Dr. Califano is supported by a Clinical Innovator Award from the Flight Attendant Medical Research Institute. This work was supported by a SPORE grant—P50 CA96784. The authors would like to thank Steven Li (MS), Oluwasina Folawiyo (BS), Simy Buckwold (MS) and Andrew Chou (BS) for the technical help.
Additional Supporting Information may be found in the online version of this article.

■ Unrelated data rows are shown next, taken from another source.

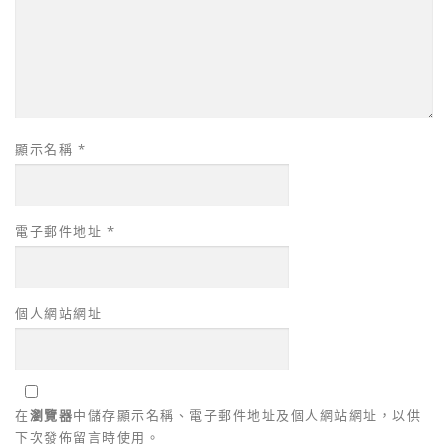
顯示名稱
*
電子郵件地址
*
個人網站網址
在
瀏覽器
中儲存顯示名稱、電子郵件地址及個人網站網址，以供
下次發佈留言時使用。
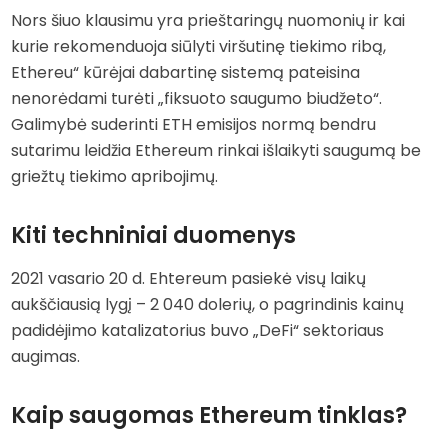
Nors šiuo klausimu yra prieštaringų nuomonių ir kai
kurie rekomenduoja siūlyti viršutinę tiekimo ribą,
Ethereu“ kūrėjai dabartinę sistemą pateisina
nenorėdami turėti „fiksuoto saugumo biudžeto“.
Galimybė suderinti ETH emisijos normą bendru
sutarimu leidžia Ethereum rinkai išlaikyti saugumą be
griežtų tiekimo apribojimų.
Kiti techniniai duomenys
2021 vasario 20 d. Ehtereum pasiekė visų laikų
aukščiausią lygį – 2 040 dolerių, o pagrindinis kainų
padidėjimo katalizatorius buvo „DeFi“ sektoriaus
augimas.
Kaip saugomas Ethereum tinklas?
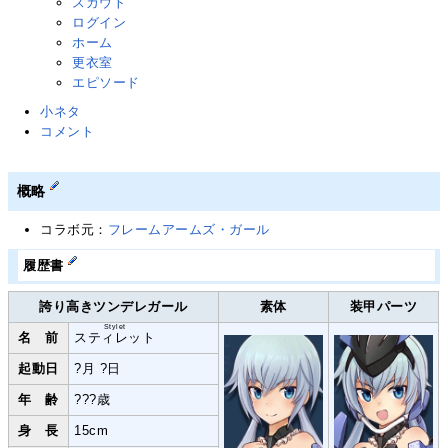
スカウト
ログイン
ホーム
更衣室
エピソード
小ネタ
コメント
概略
コラボ元：
フレームアームズ・ガール
履歴書
誇り高きツンデレガール
素体
装甲パーツ
Stylet
名 前
スティレット
起動日
?月 ?日
年 齢
???歳
身 長
15cm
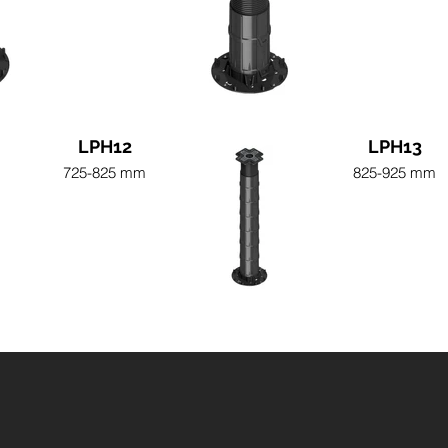
LPH12
LPH13
725-825 mm
825-925 mm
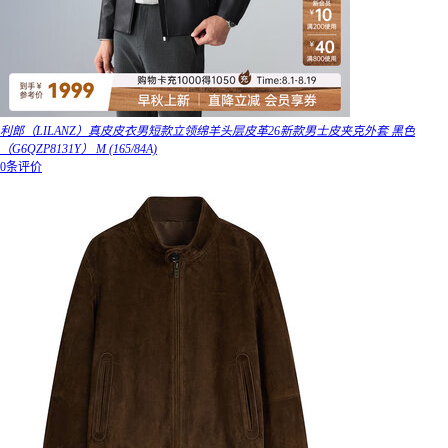
利郎（LILANZ）真皮皮衣男短款立领绵羊头层皮革26新款男士皮夹克外套 黑色
（G6QZP8131Y） M (165/84A)
0条评价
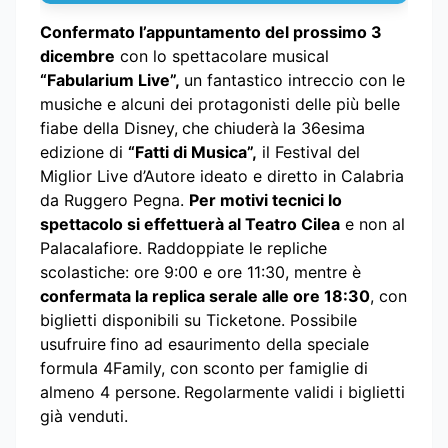
Confermato l’appuntamento del prossimo 3
dicembre
con lo spettacolare musical
“Fabularium Live”,
un fantastico intreccio con le
musiche e alcuni dei protagonisti delle più belle
fiabe della Disney,
che chiuderà
la 36esima
edizione di
“Fatti di Musica”,
il Festival del
Miglior Live d’Autore ideato e diretto in Calabria
da Ruggero Pegna.
Per motivi tecnici lo
spettacolo si effettuerà al Teatro Cilea
e non al
Palacalafiore. Raddoppiate le repliche
scolastiche: ore 9:00 e ore 11:30, mentre è
confermata la replica serale alle ore 18:30
, con
biglietti disponibili su Ticketone. Possibile
usufruire
fino ad esaurimento della speciale
formula 4Family, con sconto
per famiglie di
almeno 4 persone.
Regolarmente validi i biglietti
già venduti.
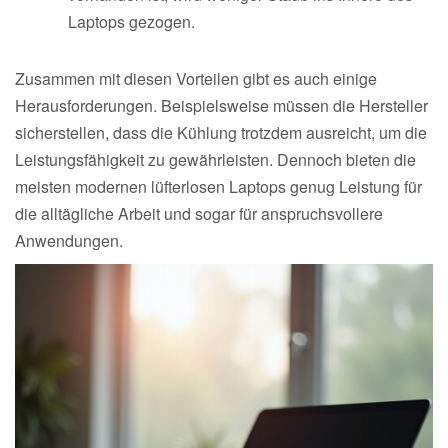
Laptops gezogen.
Zusammen mit diesen Vorteilen gibt es auch einige
Herausforderungen. Beispielsweise müssen die Hersteller
sicherstellen, dass die Kühlung trotzdem ausreicht, um die
Leistungsfähigkeit zu gewährleisten. Dennoch bieten die
meisten modernen lüfterlosen Laptops genug Leistung für
die alltägliche Arbeit und sogar für anspruchsvollere
Anwendungen.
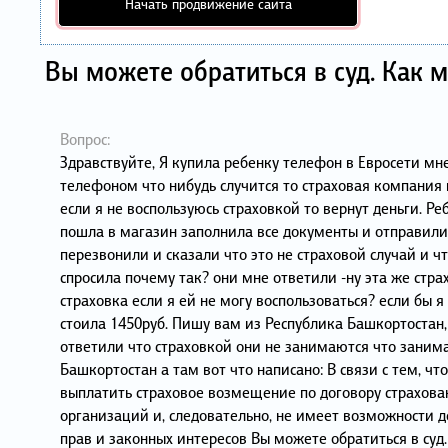
Начать продвижение сайта
Вы можете обратиться в суд. Как 
Вопрос:
Здравствуйте, Я купила ребенку телефон в Евросети мне
телефоном что нибудь случится то страховая компания 
если я не воспользуюсь страховкой то вернут деньги. Р
пошла в магазин заполнила все документы и отправили
перезвонили и сказали что это не страховой случай и чт
спросила почему так? они мне ответили -ну эта же стр
страховка если я ей не могу воспользоваться? если бы я
стоила 1450руб. Пишу вам из Республика Башкортостан,
ответили что страховкой они не занимаются что заним
Башкортостан а там вот что написано: В связи с тем, ч
выплатить страховое возмещение по договору страхова
организаций и, следовательно, не имеет возможности д
прав и законных интересов Вы можете обратиться в суд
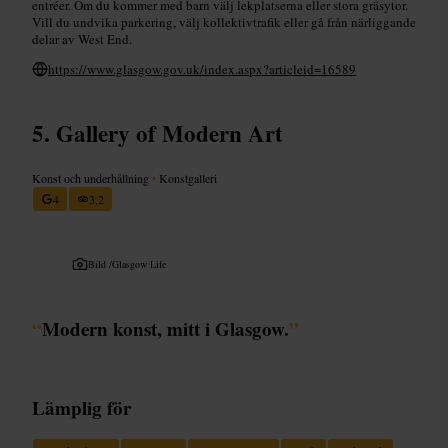
entréer. Om du kommer med barn välj lekplatserna eller stora gräsytor.
Vill du undvika parkering, välj kollektivtrafik eller gå från närliggande
delar av West End.
https://www.glasgow.gov.uk/index.aspx?articleid=16589
Gallery of Modern Art
Konst och underhållning
•
Konstgalleri
4
3,2
Bild /
Glasgow Life
“
Modern konst, mitt i Glasgow.
”
Lämplig för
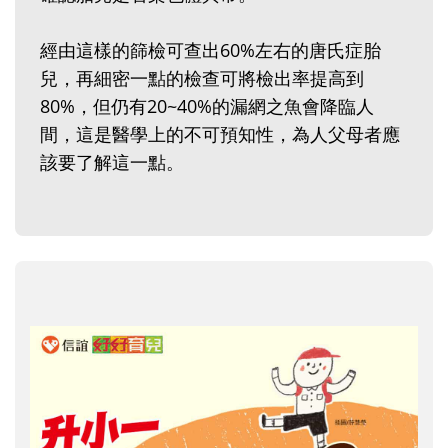
經由這樣的篩檢可查出60%左右的唐氏症胎
兒，再細密一點的檢查可將檢出率提高到
80%，但仍有20~40%的漏網之魚會降臨人
間，這是醫學上的不可預知性，為人父母者應
該要了解這一點。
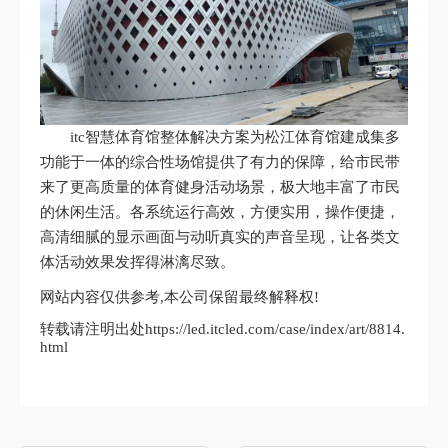
itc智慧体育馆整体解决方案为松江体育馆建成集多
功能于一体的综合性场馆提供了有力的保障，给市民带
来了更高质量的体育健身活动场景，极大地丰富了市民
的休闲生活。各系统运行高效，方便实用，操作便捷，
高清细腻的显示画面与动听真实的声音呈现，让各类文
体活动效果发挥得淋漓尽致。
网站内容仅供参考,本公司保留最终解释权!
转载请注明出处https://led.itcled.com/case/index/art/8814.
html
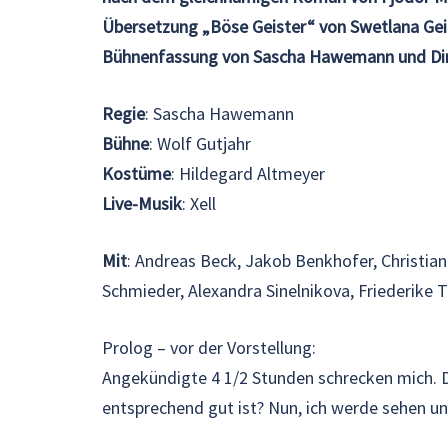
Übersetzung „Böse Geister“ von Swetlana Gei
Bühnenfassung von Sascha Hawemann und D
Regie
: Sascha Hawemann
Bühne
: Wolf Gutjahr
Kostüme
: Hildegard Altmeyer
Live-Musik
: Xell
Mit
: Andreas Beck, Jakob Benkhofer, Christia
Schmieder, Alexandra Sinelnikova, Friederike 
Prolog – vor der Vorstellung:
Angekündigte 4 1/2 Stunden schrecken mich. D
entsprechend gut ist? Nun, ich werde sehen 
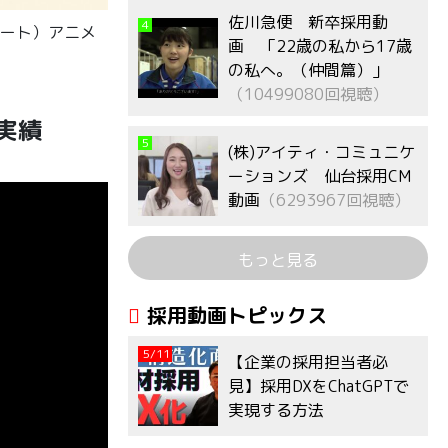
佐川急便 新卒採用動
4
クルート）アニメ
画 「22歳の私から17歳
の私へ。（仲間篇）」
（10499080回視聴）
実績
5
(株)アイティ・コミュニケ
ーションズ 仙台採用CM
動画
（6293967回視聴）
もっと見る
採用動画トピックス
5/11
【企業の採用担当者必
見】採用DXをChatGPTで
実現する方法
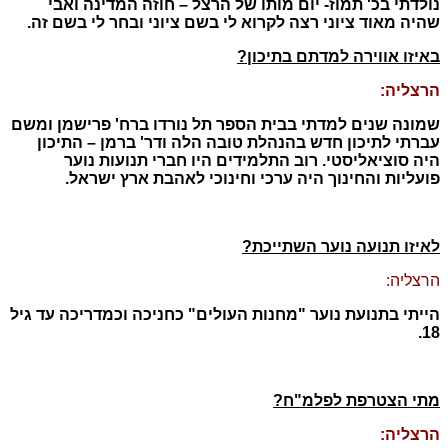
נולדתי בכ' תמוז- יום מותו של הרצל – חוזה המדינה ואבי
שהיה מאוד ציוני רצה לקרוא לי בשם ציוני ובחר לי בשם זה.
באיזו אווירה למדתם בתיכון?
הרצליה:
שמונה שנים למדתי בבית הספר תל נורדו ברח' פרישמן ומשם
עברתי לתיכון חדש בהנהלת טובה הלה ודר' ברמן – התיכון
היה סוציאליסטי. רוב התלמידים היו חברי תנועות נוער
פועליות והחינוך היה ערכי וחינוכי לאהבת ארץ ישראל.
לאיזו תנועה נוער השתייכת?
הרצליה:
הייתי בתנועת נוער "מחנות העולים" כחניכה וכמדריכה עד גיל
18.
מתי הצטרפת לפלמ"ח?
הרצליה:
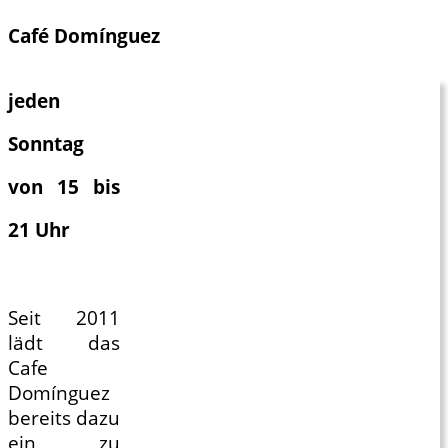
Café Domínguez
jeden
Sonntag
von 15 bis
21 Uhr
Seit 2011
lädt das
Cafe
Domínguez
bereits dazu
ein, zu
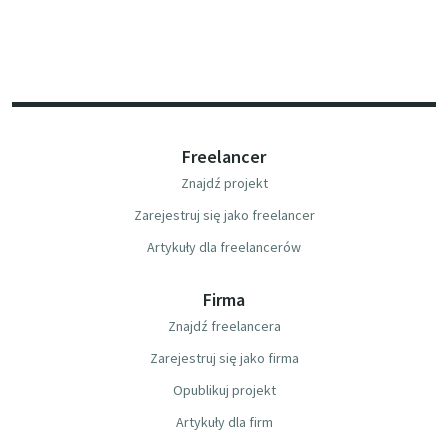
Freelancer
Znajdź projekt
Zarejestruj się jako freelancer
Artykuły dla freelancerów
Firma
Znajdź freelancera
Zarejestruj się jako firma
Opublikuj projekt
Artykuły dla firm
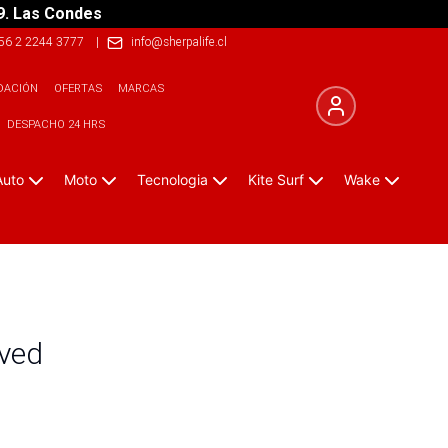
9. Las Condes
56 2 2244 3777
|
info@sherpalife.cl
DACIÓN
OFERTAS
MARCAS
DESPACHO 24 HRS
Auto
Moto
Tecnologia
Kite Surf
Wake
rved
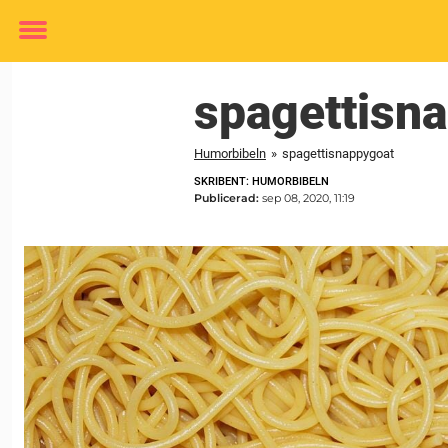
Toggle
menu
spagettisn
Humorbibeln
»
spagettisnappygoat
SKRIBENT: HUMORBIBELN
Publicerad:
sep 08, 2020, 11:19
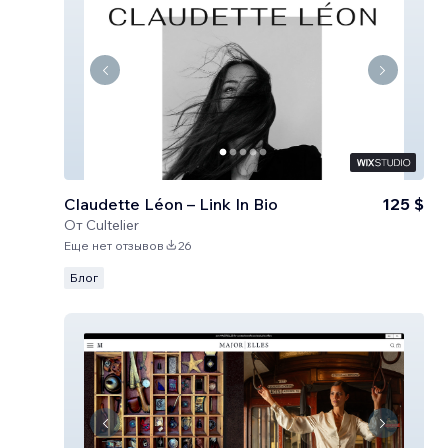
Claudette Léon – Link In Bio
125 $
От
Cultelier
Еще нет отзывов
26
Блог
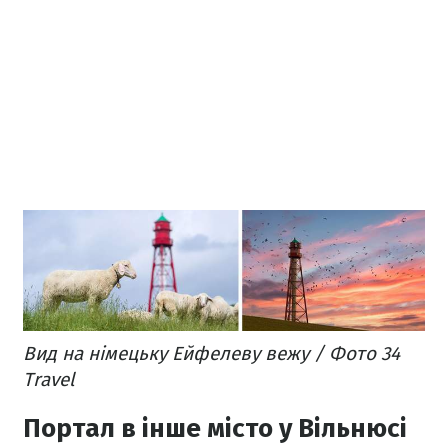
Вид на німецьку Ейфелеву вежу / Фото 34
Travel
Портал в інше місто у Вільнюсі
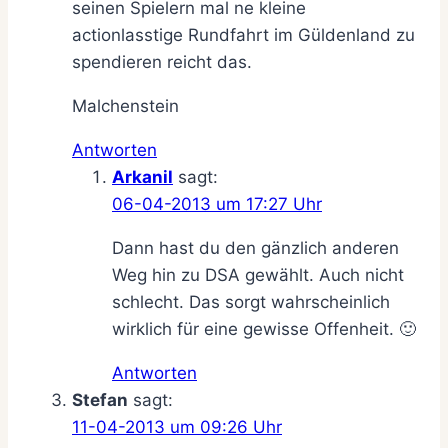
seinen Spielern mal ne kleine
actionlasstige Rundfahrt im Güldenland zu
spendieren reicht das.
Malchenstein
Antworten
Arkanil
sagt:
06-04-2013 um 17:27 Uhr
Dann hast du den gänzlich anderen
Weg hin zu DSA gewählt. Auch nicht
schlecht. Das sorgt wahrscheinlich
wirklich für eine gewisse Offenheit. 🙂
Antworten
Stefan
sagt:
11-04-2013 um 09:26 Uhr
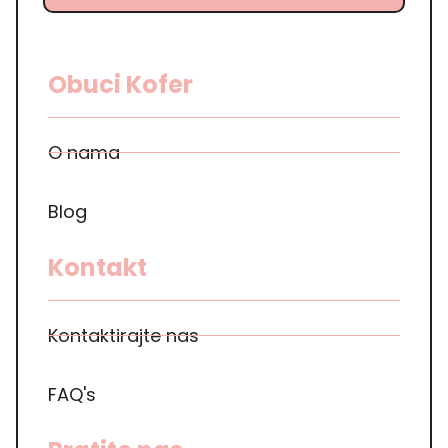
Obuci Kofer
O nama
Blog
Kontakt
Kontaktirajte nas
FAQ's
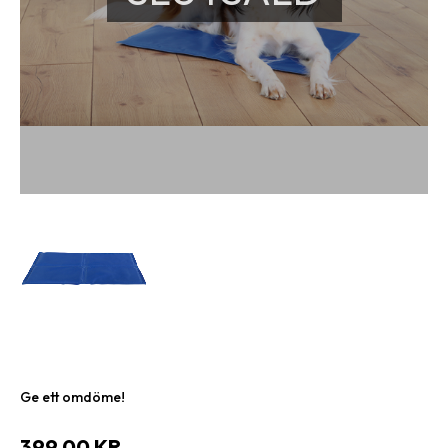
Ge ett omdöme!
399,00
KR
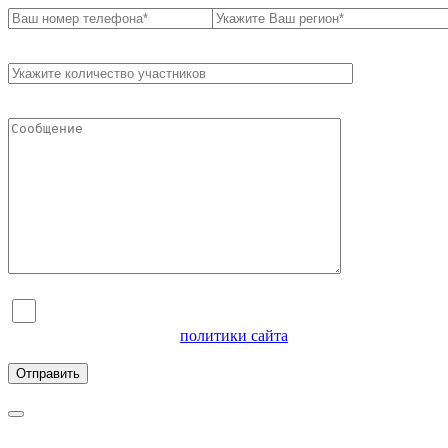
Я согласен на обработку персональных данных и
ознакомлен с условиями
политики сайта
в отношении
обработки персональных данных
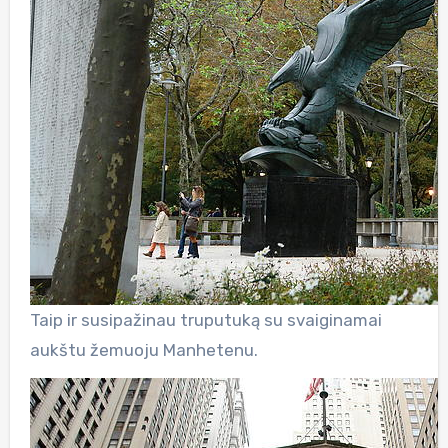
Taip ir susipažinau truputuką su svaiginamai
aukštu žemuoju Manhetenu.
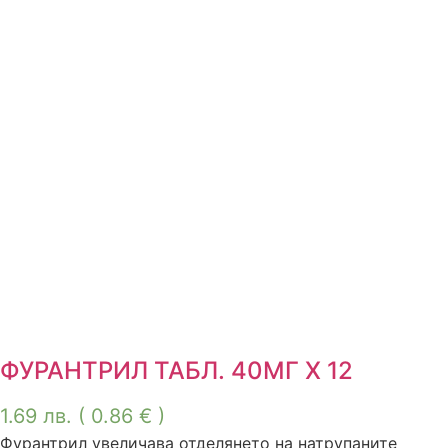
ФУРАНТРИЛ ТАБЛ. 40МГ Х 12
1.69
лв.
( 0.86 € )
Фурантрил увеличава отделянето на натрупаните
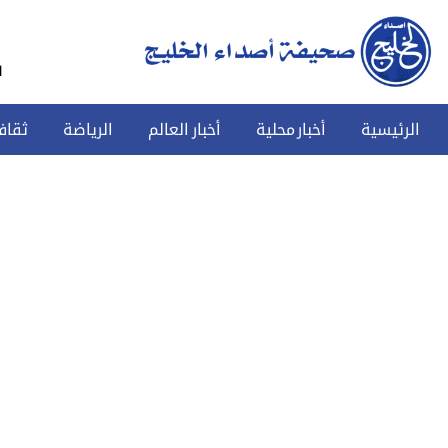
س
الرئيسية
أخبار محلية
أخبار العالم
الرياضة
ثقاف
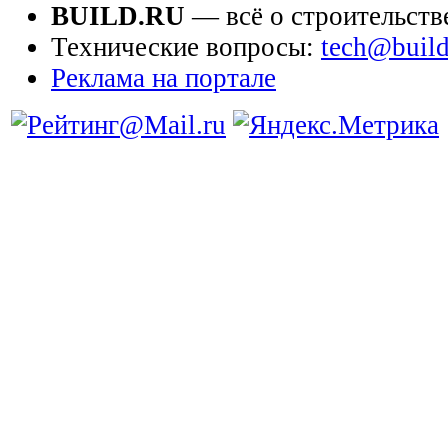
BUILD.RU
— всё о строительств
Технические вопросы:
tech@build
Реклама на портале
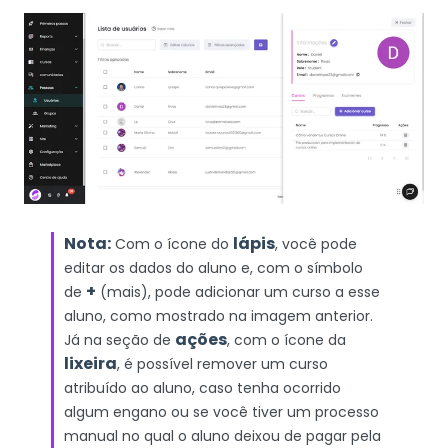
Nota:
lápis
Com o ícone do
, você pode
editar os dados do aluno e, com o símbolo
+
de
(mais), pode adicionar um curso a esse
aluno, como mostrado na imagem anterior.
ações
Já na seção de
, com o ícone da
lixeira
, é possível remover um curso
atribuído ao aluno, caso tenha ocorrido
algum engano ou se você tiver um processo
manual no qual o aluno deixou de pagar pela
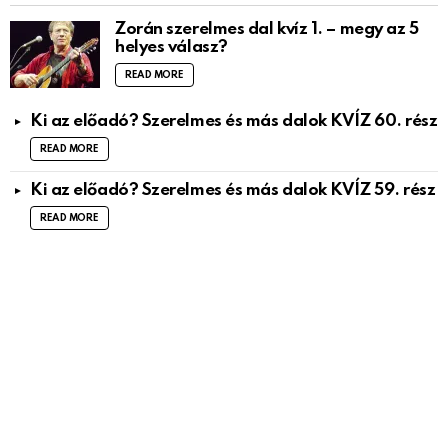
Zorán szerelmes dal kvíz 1. – megy az 5
helyes válasz?
READ MORE
Ki az előadó? Szerelmes és más dalok KVÍZ 60. rész
READ MORE
Ki az előadó? Szerelmes és más dalok KVÍZ 59. rész
READ MORE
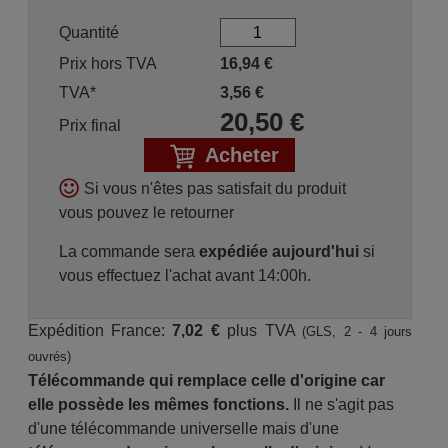
Quantité
Prix hors TVA
16,94
€
TVA*
3,56
€
20,50
€
Prix final
Acheter
Si vous n'êtes pas satisfait du produit
vous pouvez le retourner
La commande sera
expédiée aujourd'hui
si
vous effectuez l'achat avant 14:00h.
Expédition France:
7,02 €
plus TVA
(GLS, 2 - 4 jours
ouvrés)
Télécommande qui remplace celle d'origine car
elle possède les mêmes fonctions.
Il ne s'agit pas
d'une télécommande universelle mais d'une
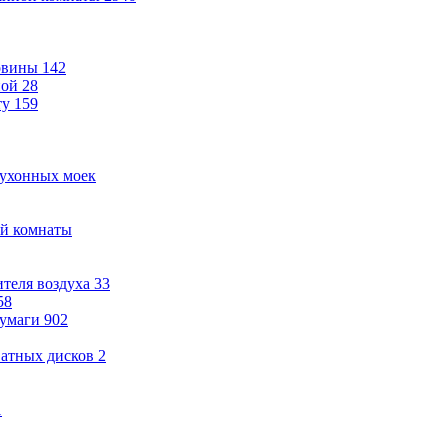
овины
142
ной
28
ту
159
кухонных моек
ой комнаты
теля воздуха
33
58
бумаги
902
ватных дисков
2
1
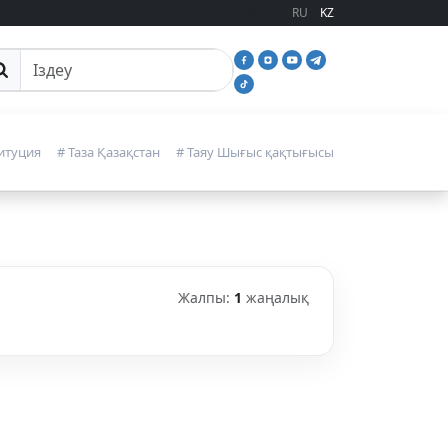
RU
KZ
йттан іздеу
итуция
# Таза Қазақстан
# Таяу Шығыс қақтығысы
Жалпы:
1
жаңалық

Potential Conflicts of Interest: Under a licensing agreement between Oncomethylome Sciences, SA and The Johns Hopkins University, Dr. D. Sidransky is entitled to a share of royalty received by the University upon sales of diagnostic products described in this article. Dr. D. Sidransky owns Oncomethylome Sciences, SA stock, which is subject to certain restrictions under University policy. Dr. Sidransky is a paid consultant to Oncomethylome Sciences, SA and is a paid member of the company’s Scientific Advisory Board. The Johns Hopkins University in accordance with its conflict of interest policies is managing the terms of this agreement. Dr. N. Liegeois is the President and Founder of Meridian Skin Care Ltd.